LADWP is not opposed to a cap-and-trade system if done properly, but the CPUC/CEC scheme wrongly shifts criteria for allocating such credits from actual emissions of greenhouse gases to the amount of sales or energy output provided by the utility. This sets up a scenario in which investor-owned utilities, which serve a larger customer load and have legacy investments in nuclear and hydro power, will reap the benefits of receiving more emissions credits that they can then sell on the open market. This approach violates the premise of cap-and-trade — that credits would become available because someone made cuts beyond their obligations under AB 32. Instead, tons of money shifts hands with absolutely zero environmental benefit.
LADWP and other Southern California public power agencies, which have historically higher carbon profiles, will then be forced to purchase more emissions credits at market-driven prices. LADWP estimates the proposed cap-and-trade system will cost ratepayers billions of dollars between 2012 and 2020 and divert capital away from the very programs, including energy efficiency and renewable energy initiatives, proven to directly reduce greenhouse gas emissions.
For instance, if emissions allowances sell for $100 per ton, PG&E would reap over $3.2 billion, while Southern California municipal utilities would pay almost $3.4 billion (of which LADWP’s portion is $2.2 billion), with no end in sight, according LADWP’s financial analysis.
The CPUC/CEC’s proposed “final opinion,” issued Sept. 12, will be submitted to the California Air Resources Board (ARB), which will adopt a plan to reduce statewide greenhouse gas emissions to 1990 levels by 2020. The ARB is required to adopt a scoping plan to achieve the AB 32 goals by Jan. 1, 2009.
“The CPUC/CEC’s final recommendation is truly unconscionable.
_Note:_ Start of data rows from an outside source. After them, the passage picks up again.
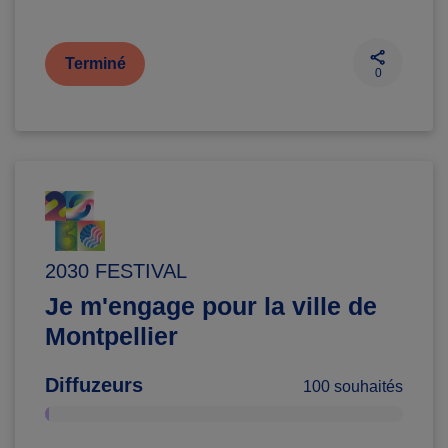
Terminé
0
2030 FESTIVAL
Je m'engage pour la ville de
Montpellier
Diffuzeurs
100 souhaités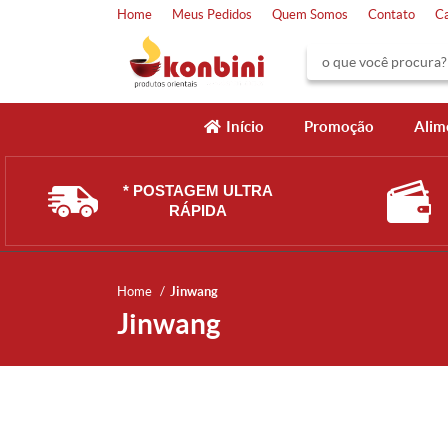
Home
Meus Pedidos
Quem Somos
Contato
C
Início
Promoção
Alim
* POSTAGEM ULTRA
RÁPIDA
Home
Jinwang
Jinwang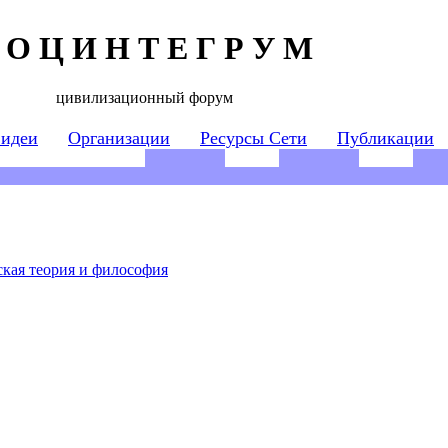
 О Ц И Н Т Е Г Р У М
цивилизационный форум
 идеи
Организации
Ресурсы Сети
Публикации
кая теория и философия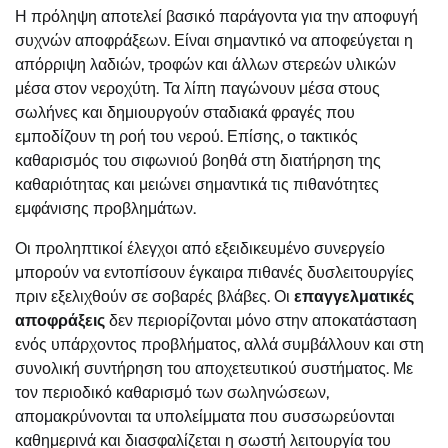
Η πρόληψη αποτελεί βασικό παράγοντα για την αποφυγή
συχνών αποφράξεων. Είναι σημαντικό να αποφεύγεται η
απόρριψη λαδιών, τροφών και άλλων στερεών υλικών
μέσα στον νεροχύτη. Τα λίπη παγώνουν μέσα στους
σωλήνες και δημιουργούν σταδιακά φραγές που
εμποδίζουν τη ροή του νερού. Επίσης, ο τακτικός
καθαρισμός του σιφωνιού βοηθά στη διατήρηση της
καθαριότητας και μειώνει σημαντικά τις πιθανότητες
εμφάνισης προβλημάτων.
Οι προληπτικοί έλεγχοι από εξειδικευμένο συνεργείο
μπορούν να εντοπίσουν έγκαιρα πιθανές δυσλειτουργίες
πριν εξελιχθούν σε σοβαρές βλάβες. Οι
επαγγελματικές
αποφράξεις
δεν περιορίζονται μόνο στην αποκατάσταση
ενός υπάρχοντος προβλήματος, αλλά συμβάλλουν και στη
συνολική συντήρηση του αποχετευτικού συστήματος. Με
τον περιοδικό καθαρισμό των σωληνώσεων,
απομακρύνονται τα υπολείμματα που συσσωρεύονται
καθημερινά και διασφαλίζεται η σωστή λειτουργία του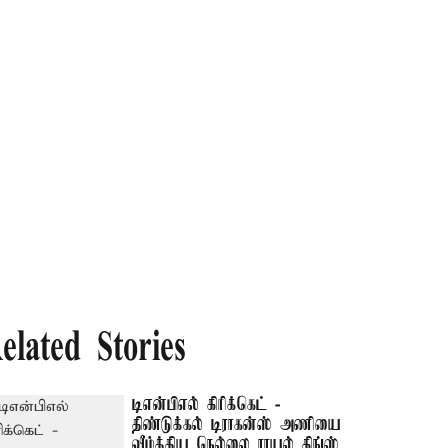
elated Stories
டிஎன்பிஎல் கிரிக்கெட் -
திண்டுக்கல் டிராகன்ஸ் அணியை
வீழ்த்திய நெல்லை ராயல் கிங்ஸ்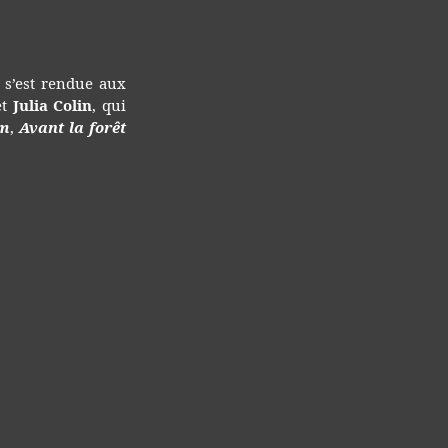
ission
rgalactiques
6
s’est rendue aux
et
Julia Colin
, qui
om
,
Avant la forêt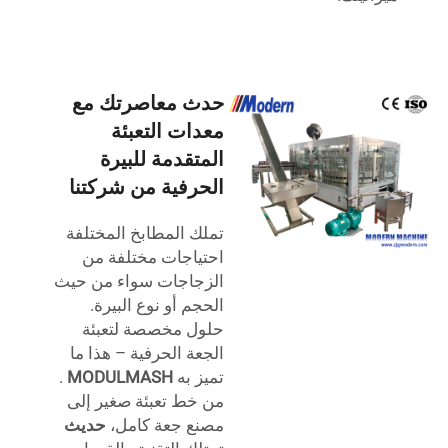
حدث معاصرتك مع
معدات التعبئة
المتقدمة للبيرة
الحرفية من شركتنا
تملك المطابخ المختلفة
احتياجات مختلفة من
الزجاجات سواء من حيث
الحجم أو نوع البيرة.
حلول مخصصة لتعبئة
الجعة الحرفية – هذا ما
تميز به
MODULMASH
.
من خط تعبئة صغير إلى
مصنع جعة كامل،
حديث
I implore the ARB to do the right thing and carefully consider whether this proposal will accomplish the objectives of AB 32,” Nahai said. “LADWP is not seeking an exemption, only a fair and equitable solution that truly benefits the environment and effectuates the true intent of AB 32.”
LADWP has proposed an alternative methodology that ties the allocation of emissions credits directly to greenhouse gas emissions. This can be accomplished through a fuel-based, weighted allocation strategy, specifically targeting coal and natural gas because they produce the most greenhouse gas emissions. “If the state opts to go with a cap-and-trade program then we advocate they adopt a strategy based on fuel type to directly crack down on emissions,” Nahai said. “This will allow LADWP to continue to put our public dollars where they can do the most good – toward direct reduction of greenhouse gas emissions through renewable energy and energy efficiency programs.”
The Los Angeles Department of Water and Power, the nation’s largest municipal utility, provides reliable, low-cost water and power services to Los Angeles residents and businesses in an environmentally responsible manner. LADWP services about 1.4 million electric customers and 680,000 water customers in Los Angeles.